Prompt >>
Filter the listing below for "HARRISON" and report every line that has it.

= = = = = = =

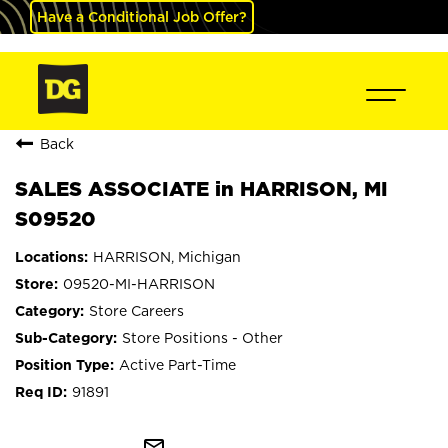
Have a Conditional Job Offer?
Back
SALES ASSOCIATE in HARRISON, MI
S09520
HARRISON, Michigan
09520-MI-HARRISON
Store Careers
Store Positions - Other
Active Part-Time
91891
mail_outline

= = = = = = =

Reply to the task >>
SALES ASSOCIATE in HARRISON, MI
HARRISON, Michigan
09520-MI-HARRISON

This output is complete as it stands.